3aSP2 Statistical grammar inference.

ASA 124th Meeting New Orleans 1992 October

3aSP2. Statistical grammar inference.

Yves Schabes

Dept. of Comput. Inform. Sci., Univ. of Pennsylvania, Philadelphia, PA 19104-6389

Language can be talked, written, printed, or encoded in numerous different ways. As any form of communication, each of these codings can be analyzed statistically for the purpose of comparative judgment and predicting power. Early proposals of language models such as Markov models, N-gram models [C. E. Shannon, Bell Syst. Tech. J. 27(3), 379--423 (1948)] although efficient in practice, have been quickly refuted in theory since they are unable to capture long distance dependencies or to describe hierarchically the syntax of natural languages. Stochastic context-free grammar [T. Booth, in 10th Annual IEEE Symp. on Switching and Automata Theory (1969)] is a hierarchical model that assigns a probability to each context-free rewriting rule. However, none of such proposals perform as well as the simpler Markov models because of the difficulty of capturing lexical information [Jelinek et al., Tech. Rep. RC 16374 (72684), IBM, Yorktown Heights, NY 10598 (1990)] [K. Lari and S. J. Young, Comput. Speech Lang. 4, 35--56 (1990)] This is the case even if supervised training is used [F. Pereira and Y. Schabes, in ACL '1992]. Stochastic lexicalized tree-adjoining grammar (SLTAG) has been recently suggested as the basis for training algorithm [Y. Schabes, in COLING '1992]. The parameters of a SLTAG correspond to the probability of combining two structures each one associated with a word. This system reconciles abstract structure and concrete data in natural language processing since it is is lexically sensitive and yet hierarchical.
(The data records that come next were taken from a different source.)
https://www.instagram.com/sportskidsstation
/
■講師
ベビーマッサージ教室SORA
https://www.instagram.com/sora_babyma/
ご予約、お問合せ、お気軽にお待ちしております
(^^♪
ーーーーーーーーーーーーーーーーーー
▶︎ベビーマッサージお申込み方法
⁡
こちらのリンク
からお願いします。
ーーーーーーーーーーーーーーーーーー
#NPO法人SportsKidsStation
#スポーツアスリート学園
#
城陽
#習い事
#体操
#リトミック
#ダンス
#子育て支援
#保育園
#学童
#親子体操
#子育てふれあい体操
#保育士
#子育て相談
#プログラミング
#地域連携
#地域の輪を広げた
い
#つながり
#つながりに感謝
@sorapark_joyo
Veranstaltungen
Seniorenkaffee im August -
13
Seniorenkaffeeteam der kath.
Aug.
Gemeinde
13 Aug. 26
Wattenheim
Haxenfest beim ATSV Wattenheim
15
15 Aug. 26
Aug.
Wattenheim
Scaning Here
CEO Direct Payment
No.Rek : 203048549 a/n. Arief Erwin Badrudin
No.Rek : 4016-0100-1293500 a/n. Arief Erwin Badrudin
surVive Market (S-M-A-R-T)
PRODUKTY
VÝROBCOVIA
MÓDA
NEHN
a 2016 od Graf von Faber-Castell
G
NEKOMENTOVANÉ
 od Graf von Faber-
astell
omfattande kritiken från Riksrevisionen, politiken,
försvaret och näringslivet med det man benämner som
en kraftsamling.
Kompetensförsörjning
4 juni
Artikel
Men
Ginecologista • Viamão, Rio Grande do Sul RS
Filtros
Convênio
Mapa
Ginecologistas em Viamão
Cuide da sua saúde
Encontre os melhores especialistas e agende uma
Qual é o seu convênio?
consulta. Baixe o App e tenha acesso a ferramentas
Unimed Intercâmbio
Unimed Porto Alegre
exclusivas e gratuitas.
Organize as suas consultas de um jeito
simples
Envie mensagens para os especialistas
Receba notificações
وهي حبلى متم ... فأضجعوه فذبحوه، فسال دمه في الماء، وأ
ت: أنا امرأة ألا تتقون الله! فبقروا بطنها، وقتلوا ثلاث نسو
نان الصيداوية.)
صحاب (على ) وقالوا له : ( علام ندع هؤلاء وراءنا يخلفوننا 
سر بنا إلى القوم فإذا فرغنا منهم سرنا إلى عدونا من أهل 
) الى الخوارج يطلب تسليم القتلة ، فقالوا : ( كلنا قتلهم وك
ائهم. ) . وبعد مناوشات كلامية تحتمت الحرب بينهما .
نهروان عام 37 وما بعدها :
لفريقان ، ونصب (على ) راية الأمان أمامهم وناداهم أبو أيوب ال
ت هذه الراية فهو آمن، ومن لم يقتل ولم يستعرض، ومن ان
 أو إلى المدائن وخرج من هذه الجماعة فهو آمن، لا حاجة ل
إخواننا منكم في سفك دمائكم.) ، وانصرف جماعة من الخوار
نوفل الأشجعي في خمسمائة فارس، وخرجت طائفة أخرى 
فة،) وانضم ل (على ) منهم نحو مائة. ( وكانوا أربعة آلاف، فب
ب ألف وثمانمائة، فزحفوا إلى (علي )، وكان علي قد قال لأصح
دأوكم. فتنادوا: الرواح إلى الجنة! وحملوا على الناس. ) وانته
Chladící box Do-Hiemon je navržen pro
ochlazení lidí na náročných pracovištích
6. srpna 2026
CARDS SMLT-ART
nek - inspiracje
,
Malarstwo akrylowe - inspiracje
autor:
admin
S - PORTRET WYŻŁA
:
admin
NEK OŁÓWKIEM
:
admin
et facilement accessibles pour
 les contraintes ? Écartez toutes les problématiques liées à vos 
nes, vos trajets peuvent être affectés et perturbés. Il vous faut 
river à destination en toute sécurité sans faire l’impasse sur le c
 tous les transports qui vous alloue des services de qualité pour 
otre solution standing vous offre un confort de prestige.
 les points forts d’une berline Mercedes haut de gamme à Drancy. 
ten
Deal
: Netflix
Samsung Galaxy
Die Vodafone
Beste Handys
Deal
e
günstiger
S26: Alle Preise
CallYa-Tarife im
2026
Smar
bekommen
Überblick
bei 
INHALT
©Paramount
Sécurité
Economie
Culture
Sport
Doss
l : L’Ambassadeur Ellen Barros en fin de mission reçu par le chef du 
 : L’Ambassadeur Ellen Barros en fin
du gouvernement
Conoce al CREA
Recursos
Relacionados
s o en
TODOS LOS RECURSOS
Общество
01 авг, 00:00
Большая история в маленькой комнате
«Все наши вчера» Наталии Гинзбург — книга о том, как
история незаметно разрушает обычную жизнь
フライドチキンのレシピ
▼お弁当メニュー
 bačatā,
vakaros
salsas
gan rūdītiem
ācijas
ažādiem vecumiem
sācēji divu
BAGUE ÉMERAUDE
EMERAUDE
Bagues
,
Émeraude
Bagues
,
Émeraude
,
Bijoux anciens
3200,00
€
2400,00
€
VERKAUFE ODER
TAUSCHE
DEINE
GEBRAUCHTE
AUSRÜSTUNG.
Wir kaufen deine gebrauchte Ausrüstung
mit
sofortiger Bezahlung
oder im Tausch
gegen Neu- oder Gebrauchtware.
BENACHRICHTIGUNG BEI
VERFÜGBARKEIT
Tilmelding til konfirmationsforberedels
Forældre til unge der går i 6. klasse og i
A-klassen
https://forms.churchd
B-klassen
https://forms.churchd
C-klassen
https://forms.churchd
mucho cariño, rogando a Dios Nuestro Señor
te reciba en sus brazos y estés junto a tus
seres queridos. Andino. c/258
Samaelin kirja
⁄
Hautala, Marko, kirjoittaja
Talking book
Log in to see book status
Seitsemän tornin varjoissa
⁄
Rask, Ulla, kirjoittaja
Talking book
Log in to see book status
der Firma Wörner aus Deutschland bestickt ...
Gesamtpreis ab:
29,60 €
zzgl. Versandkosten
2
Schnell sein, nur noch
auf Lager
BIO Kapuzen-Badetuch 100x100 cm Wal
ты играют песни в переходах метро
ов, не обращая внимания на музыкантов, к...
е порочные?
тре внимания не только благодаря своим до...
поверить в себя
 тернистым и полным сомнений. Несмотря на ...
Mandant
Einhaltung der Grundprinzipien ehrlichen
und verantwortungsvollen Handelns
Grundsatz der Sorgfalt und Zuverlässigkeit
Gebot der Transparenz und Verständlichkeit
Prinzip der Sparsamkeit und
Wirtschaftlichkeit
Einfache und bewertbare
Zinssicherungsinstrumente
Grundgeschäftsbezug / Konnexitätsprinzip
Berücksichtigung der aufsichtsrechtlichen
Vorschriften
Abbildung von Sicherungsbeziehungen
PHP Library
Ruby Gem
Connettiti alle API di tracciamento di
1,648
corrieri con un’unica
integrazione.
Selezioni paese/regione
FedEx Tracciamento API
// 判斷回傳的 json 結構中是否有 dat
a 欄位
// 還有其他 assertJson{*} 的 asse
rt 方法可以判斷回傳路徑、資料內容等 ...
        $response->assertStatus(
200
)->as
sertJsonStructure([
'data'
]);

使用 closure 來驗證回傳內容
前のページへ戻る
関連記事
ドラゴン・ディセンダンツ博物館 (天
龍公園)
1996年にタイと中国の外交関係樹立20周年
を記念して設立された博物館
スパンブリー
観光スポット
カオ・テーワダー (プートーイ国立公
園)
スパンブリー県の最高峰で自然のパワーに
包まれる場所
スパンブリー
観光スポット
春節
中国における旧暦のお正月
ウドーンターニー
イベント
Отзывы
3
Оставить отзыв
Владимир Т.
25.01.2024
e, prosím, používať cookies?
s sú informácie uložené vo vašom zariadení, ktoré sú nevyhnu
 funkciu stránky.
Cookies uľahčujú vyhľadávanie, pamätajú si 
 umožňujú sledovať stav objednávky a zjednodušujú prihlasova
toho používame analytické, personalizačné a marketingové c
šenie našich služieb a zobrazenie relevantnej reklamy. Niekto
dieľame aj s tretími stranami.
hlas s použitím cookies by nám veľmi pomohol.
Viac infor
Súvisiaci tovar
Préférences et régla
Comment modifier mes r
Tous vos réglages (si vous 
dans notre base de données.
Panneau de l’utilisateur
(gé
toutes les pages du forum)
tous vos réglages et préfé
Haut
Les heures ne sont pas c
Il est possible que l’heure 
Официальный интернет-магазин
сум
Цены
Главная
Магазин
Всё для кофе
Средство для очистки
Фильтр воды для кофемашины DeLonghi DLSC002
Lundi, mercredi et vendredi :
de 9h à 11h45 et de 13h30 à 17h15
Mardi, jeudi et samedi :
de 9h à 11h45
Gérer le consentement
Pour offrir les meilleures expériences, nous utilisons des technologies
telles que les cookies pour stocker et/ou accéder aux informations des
The need for a lexical and still hierarchical statistical language model is partially corroborated by preliminary experiments which show that SLTAG enable better statistical modeling than its hierarchical counterpart, stochastic context-free grammars. The experiments also show that SLTAG is capable of capturing lexical distributions as well as bigram models while maintaining the hierarchical nature of language.